1. Field of the Invention
The present invention relates to an electrophotographic photoconductor having a high resolution and photosensitivity, low residual potential and excellent electrostatic property and a method for producing the electrophotographic photoconductor, and an image forming apparatus and a process cartridge used for the image forming apparatus by using the electrophotographic photoconductor.
2. Description of the Related Art
In recent years, image forming apparatuses such as laser printers and digital copiers using an electrophotographic system, provide an image with improved image quality and stability and are broadly used. Recently, speeded-up, downsized, and full-colored image forming apparatuses are rapidly developed, and an electrophotographic photoconductor (hereinafter, referred to as a photoconductor) used for the image forming apparatuses, is needed to improve further carrier mobility and photosensitivity, and reduce residual potential.
The electrophotographic photoconductor used in the image forming apparatuses, which uses organic photosensitive materials, are commonly generally applied in terms of cost, productivity, environmental safety and the like. In terms of a layer configuration, the electrophotographic photoconductors are broadly classified into a single layer photoconductor having charge generating ability and charge transporting ability in a single layer, and a laminated photoconductor having layers functionally separated into a charge generating layer having charge generating ability and charge transporting layer having charge transporting ability. The latter is generally used in terms of the electrostatic stability and durability.
A mechanism of forming a latent electrostatic image in the laminated photoconductor is that the photoconductor is charged and irradiated with light, in which the light passes through the charge transporting layer and is absorbed by the charge generating material in the charge generating layer so as to generate charge. The generated charge are injected into the charge transporting layer at an interface between the charge generating layer and the charge transporting layer, and move in the charge transporting layer by electric field, reach the photoconductor surface, and neutralize surface charge imparted by charging so as to form the latent electrostatic image.
In the laminated organic photoconductor, the reduction of resolution, photosensitivity, and charge mobility, and rise of residual potential are recognized as big problems for improving image quality and speeding-up the image forming apparatus.

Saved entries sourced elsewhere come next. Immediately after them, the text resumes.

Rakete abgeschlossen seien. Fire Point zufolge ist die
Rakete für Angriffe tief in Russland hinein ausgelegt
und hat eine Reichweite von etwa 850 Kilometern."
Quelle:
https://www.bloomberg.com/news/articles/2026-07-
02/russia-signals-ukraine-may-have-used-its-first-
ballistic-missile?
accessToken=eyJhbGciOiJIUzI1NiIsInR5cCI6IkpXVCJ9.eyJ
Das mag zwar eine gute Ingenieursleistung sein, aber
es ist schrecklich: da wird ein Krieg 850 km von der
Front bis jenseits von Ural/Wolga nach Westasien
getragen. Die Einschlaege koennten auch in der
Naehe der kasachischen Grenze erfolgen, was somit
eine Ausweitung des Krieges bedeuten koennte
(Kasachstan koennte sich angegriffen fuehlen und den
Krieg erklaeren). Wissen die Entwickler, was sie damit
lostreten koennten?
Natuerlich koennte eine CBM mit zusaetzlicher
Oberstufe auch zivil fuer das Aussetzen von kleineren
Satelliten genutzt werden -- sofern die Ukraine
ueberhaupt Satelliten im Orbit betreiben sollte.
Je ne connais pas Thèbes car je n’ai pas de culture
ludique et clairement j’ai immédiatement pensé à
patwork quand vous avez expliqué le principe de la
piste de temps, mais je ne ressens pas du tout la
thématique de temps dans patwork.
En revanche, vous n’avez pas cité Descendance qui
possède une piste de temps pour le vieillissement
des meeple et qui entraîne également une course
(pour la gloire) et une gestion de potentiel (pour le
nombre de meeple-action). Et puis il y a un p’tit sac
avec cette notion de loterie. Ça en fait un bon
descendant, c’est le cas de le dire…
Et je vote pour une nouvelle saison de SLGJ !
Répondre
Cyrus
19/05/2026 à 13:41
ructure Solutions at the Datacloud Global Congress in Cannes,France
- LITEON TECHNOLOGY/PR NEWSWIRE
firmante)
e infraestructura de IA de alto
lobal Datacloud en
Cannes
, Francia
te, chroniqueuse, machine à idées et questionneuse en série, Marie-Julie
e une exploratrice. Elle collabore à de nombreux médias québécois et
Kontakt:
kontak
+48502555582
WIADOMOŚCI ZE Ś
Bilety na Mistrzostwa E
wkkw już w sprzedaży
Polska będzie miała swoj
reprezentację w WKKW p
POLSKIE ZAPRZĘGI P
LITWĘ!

The reduction of the resolution may be caused by that the charge are horizontally diffused to the substrate.
Additionally, the reduction of photosensitivity and the charge mobility and rise of the residual potential may be caused by that the charge are trapped in a process of moving by hopping in the charge transporting material.
To solve these problems, the following conventional arts are known: for example, crystal materials having charge transporting ability (Japanese Patent Application Laid-Open (JP-A) Nos. 9-132777, 2001-348351, 2001-302578, 2000-347432, 11-305464, 11-087064, 2003-073382, and 11-338171), organic magnetic materials (Japanese Patent (JP-B) No. 3045764), and polysilanes (JP-A Nos. 10-133404 and 9-114114) used as a charge transporting material, and these orientation are controlled to improve resolution and photosensitivity.
The charge transporting material may be oriented by magnetic field, electric field, rubbing process, vapor deposition and the like. However, the charge transporting materials used for these conventional arts do not satisfy electrophotographic property, and have not been practically applied.
Moreover, in addition to the above objects, the following techniques are known in a field of the electrophotographic photoconductor: a magnetic material contained in a surface layer is oriented for the purpose of improving wear resistance (JP-A No. 10-020536 and Japanese Patent Application Publication (JP-B) No. 5-049233); and a magnetic powder in the undercoat layer is oriented by magnetic field for the purpose of improving a smoothing property of an undercoat layer (JP-A No. 61-124952).
However, these techniques may be effective for improving the wear resistance and smoothing property of the undercoat layer, but not actually effective for essential properties for improving image quality of the image forming apparatus, such as resolution, sensitivity, residual potential, and mobility, these are rather sacrificed.